Your objective |
Copy, without a single change, each line from the one that holds "A Barbès színpad Párizs 18. kerületében" to the bottom of the entries below, and drop any pictures.

[Saved data entries]

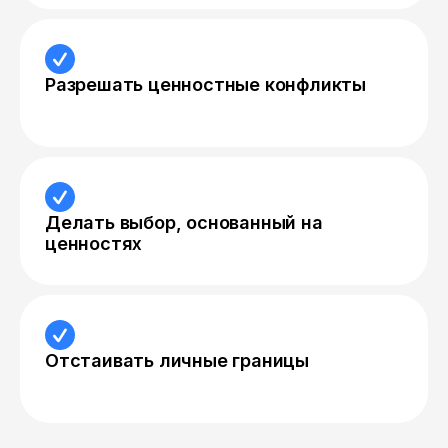
Разрешать ценностные конфликты
Делать выбор, основанный на
ценностях
Отстаивать личные границы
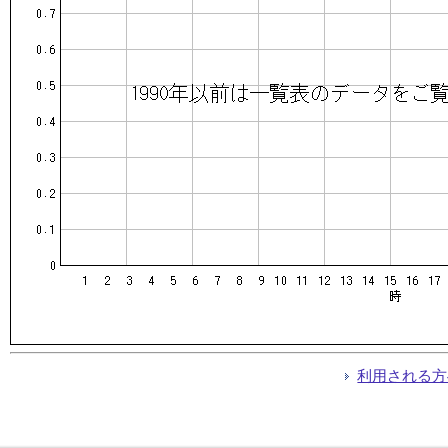
利用される方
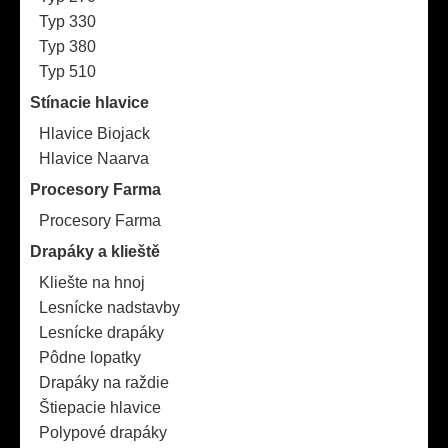
Typ 330
Typ 380
Typ 510
Stínacie hlavice
Hlavice Biojack
Hlavice Naarva
Procesory Farma
Procesory Farma
Drapáky a klieště
Kliešte na hnoj
Lesnícke nadstavby
Lesnícke drapáky
Pôdne lopatky
Drapáky na raždie
Štiepacie hlavice
Polypové drapáky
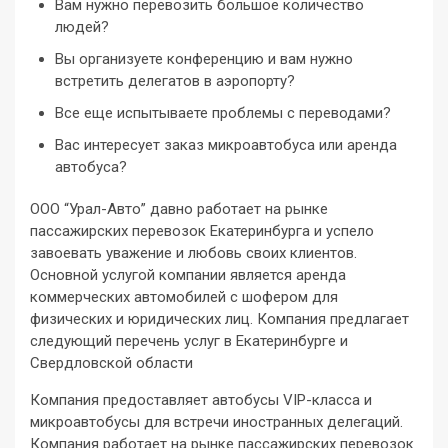
Вам нужно перевозить большое количество
людей?
Вы организуете конференцию и вам нужно
встретить делегатов в аэропорту?
Все еще испытываете проблемы с переводами?
Вас интересует заказ микроавтобуса или аренда
автобуса?
ООО “Урал-Авто” давно работает на рынке
пассажирских перевозок Екатеринбурга и успело
завоевать уважение и любовь своих клиентов.
Основной услугой компании является аренда
коммерческих автомобилей с шофером для
физических и юридических лиц. Компания предлагает
следующий перечень услуг в Екатеринбурге и
Свердловской области
Компания предоставляет автобусы VIP-класса и
микроавтобусы для встречи иностранных делегаций.
Компания работает на рынке пассажирских перевозок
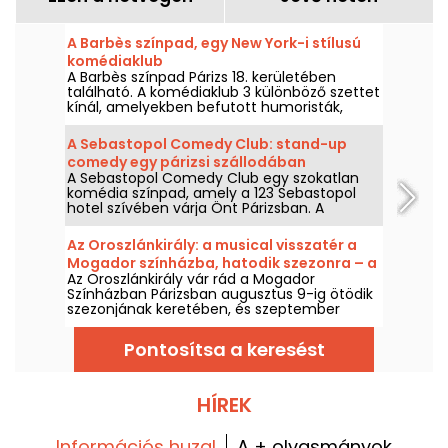
A Barbès színpad, egy New York-i stílusú
komédiaklub
A Barbès színpad Párizs 18. kerületében
található. A komédiaklub 3 különböző szettet
kínál, amelyekben befutott humoristák,
potenciális jövőbeli stand-up sztárok, sőt
olyan művészek is fellépnek, akik először
A Sebastopol Comedy Club: stand-up
lépnek színpadra.
comedy egy párizsi szállodában
A Sebastopol Comedy Club egy szokatlan
komédia színpad, amely a 123 Sebastopol
hotel szívében várja Önt Párizsban. A
szálloda szívében minden hétvégén stand-
up színpadot találsz, amelynek elismert
Az Oroszlánkirály: a musical visszatér a
művészek adnak otthont.
Mogador színházba, hatodik szezonra – a
Az Oroszlánkirály vár rád a Mogador
mi kritikánk
Színházban Párizsban augusztus 9-ig ötödik
szezonjának keretében, és szeptember
2026-tól megkezdi a hatodik évadot, több
mint tíz évvel az utolsó előadása óta ebben
Pontosítsa a keresést
a párizsi színházban. Láttuk már – mindent
elárulunk.
HÍREK
Információs huzal
A + olvasmányok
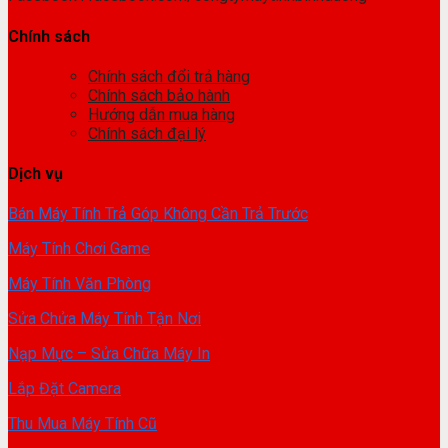
Chính sách
Chính sách đổi trả hàng
Chính sách bảo hành
Hướng dẫn mua hàng
Chính sách đại lý
Dịch vụ
Bán Máy Tính Trả Góp Không Cần Trả Trước
Máy Tính Chơi Game
Máy Tính Văn Phòng
Sửa Chửa Máy Tính Tận Nơi
Nạp Mực – Sửa Chữa Máy In
Lắp Đặt Camera
Thu Mua Máy Tính Cũ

Your response |
A Barbès színpad Párizs 18. kerületében
található. A komédiaklub 3 különböző szettet
kínál, amelyekben befutott humoristák,
potenciális jövőbeli stand-up sztárok, sőt
olyan művészek is fellépnek, akik először
A Sebastopol Comedy Club: stand-up
lépnek színpadra.
comedy egy párizsi szállodában
A Sebastopol Comedy Club egy szokatlan
komédia színpad, amely a 123 Sebastopol
hotel szívében várja Önt Párizsban. A
szálloda szívében minden hétvégén stand-
up színpadot találsz, amelynek elismert
Az Oroszlánkirály: a musical visszatér a
művészek adnak otthont.
Mogador színházba, hatodik szezonra – a
Az Oroszlánkirály vár rád a Mogador
mi kritikánk
Színházban Párizsban augusztus 9-ig ötödik
szezonjának keretében, és szeptember
2026-tól megkezdi a hatodik évadot, több
mint tíz évvel az utolsó előadása óta ebben
Pontosítsa a keresést
a párizsi színházban. Láttuk már – mindent
elárulunk.
HÍREK
Információs huzal
A + olvasmányok
Chính sách
Chính sách đổi trả hàng
Chính sách bảo hành
Hướng dẫn mua hàng
Chính sách đại lý
Dịch vụ
Bán Máy Tính Trả Góp Không Cần Trả Trước
Máy Tính Chơi Game
Máy Tính Văn Phòng
Sửa Chửa Máy Tính Tận Nơi
Nạp Mực – Sửa Chữa Máy In
Lắp Đặt Camera
Thu Mua Máy Tính Cũ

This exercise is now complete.